What the game doesn’t make a fuss about at first, at least not until you’ve done a few things and even chatted to some of these cultures multiple times, is that you’ve already met the horrible little toad this article is about, the Dnyarri.

They’re not known as the Dnyarri at first. They’re known as the Talking Pets, which the Ur-Quan use to communicate with you, because using communication technology to directly speak to people doesn’t work out well. I don’t remember the excuse they give, but one third-party lore explanation I remember and found fun was that the Ur-Quan mostly never communicate directly with anything, because they’re so immensely territorial that someone to talk to quickly became someone to fight, and when you’re ten meters long and two meters across, that’s not desireable in outer space.

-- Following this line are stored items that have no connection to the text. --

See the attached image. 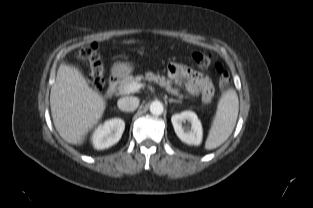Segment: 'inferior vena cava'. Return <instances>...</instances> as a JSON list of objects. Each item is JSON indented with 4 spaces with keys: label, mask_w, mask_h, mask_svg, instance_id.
Wrapping results in <instances>:
<instances>
[{
    "label": "inferior vena cava",
    "mask_w": 313,
    "mask_h": 208,
    "mask_svg": "<svg viewBox=\"0 0 313 208\" xmlns=\"http://www.w3.org/2000/svg\"><path fill=\"white\" fill-rule=\"evenodd\" d=\"M118 108L125 112H133L139 106V99L137 97H123L117 102Z\"/></svg>",
    "instance_id": "inferior-vena-cava-1"
}]
</instances>
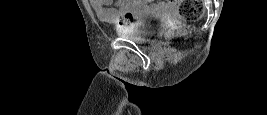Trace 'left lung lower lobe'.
<instances>
[{
	"mask_svg": "<svg viewBox=\"0 0 267 115\" xmlns=\"http://www.w3.org/2000/svg\"><path fill=\"white\" fill-rule=\"evenodd\" d=\"M148 91L150 92H154V91H158L159 89H150V88H147Z\"/></svg>",
	"mask_w": 267,
	"mask_h": 115,
	"instance_id": "1",
	"label": "left lung lower lobe"
}]
</instances>
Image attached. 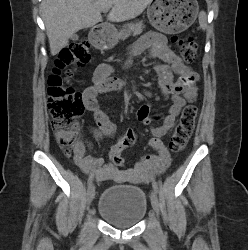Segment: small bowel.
Wrapping results in <instances>:
<instances>
[{
    "label": "small bowel",
    "instance_id": "small-bowel-1",
    "mask_svg": "<svg viewBox=\"0 0 248 250\" xmlns=\"http://www.w3.org/2000/svg\"><path fill=\"white\" fill-rule=\"evenodd\" d=\"M134 55L147 53L149 57L162 61L154 70L158 76V82L165 97L171 99V105L165 116L160 117L152 113V105L147 102L138 110V119L144 125H150L152 137L149 145L157 152L156 155H145L136 162L132 169L119 170L113 164H105L102 158H95L86 154V147L90 142L80 137L75 143V163L85 173L95 176L99 182L128 181L139 184L155 178L164 172L171 164V156L162 138L174 127L182 108L187 102L197 96L196 82L198 76L183 60L167 45V38L157 32L144 34L132 47ZM112 67L109 64L97 66L93 83L84 89L83 102L87 110L94 114L95 127L90 128V133L96 140L111 137L116 128L108 115L99 108L97 97L122 88L125 83L113 77ZM173 74H178L179 79L174 80ZM149 94V93H147ZM161 120L160 124L155 122ZM128 140L134 144L136 136L128 133Z\"/></svg>",
    "mask_w": 248,
    "mask_h": 250
}]
</instances>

It creates the image of the Ur-Quan ships as being like ant runs where everyone’s in what amounts to a cubicle inside the vast ship, and everyone just texts everyone else.

You learn that the Talking Pet isn’t just a Talking Pet when the Umgah uplift one they found in a crash. Their stance, at the time, and at all times, is, come on, dude, it’d be funny, and as a direct result they wind up enslaving their entire race as they enable a powerful telepath capable of faster-than-light mind control and with the moral compass of a Batman villain.

See, the Talking Pets are an entire species of creatures known, originally, as the Dnyarri, and they were responsible in the past for the collapse of what was one of the first peaceful multi-species coalitions across space. This story intersects heavily with the Ur-Quan (as you’d imagine), and the tragic end of the Taalo. I’ve told that story, and it’s a good story, and it’s a sad story. It’s not important to this though.

What’s important here is that the Dnyarri, a lone Dnyarri, when given freedom to use his powers, immediately turns out to be a complete and utter bastard, with no moral justification for what he’s doing. He’s just an immense prick, and he’s cruel and savage and enjoys punishing and hurting people for no good reason, at all, ever.

There’s no cultural reason for it. No heritage or background, no abusive childhood this Dnyarri has. He lies about those things, because it’s convenient to do so, but the guy in question, then also makes it clear when he thinks he can get away with it, that he absolutely does not regard you as a person and considers your genocide and the genocide of everyone you know as merely interesting and perhaps an outcome worth playing with like he’s smashing toys together.

And maybe that’s a lesson we can take away as we consider how space works, when you populate it with just a bunch of guys.

Don’t forgive videogame assholes who do genocides.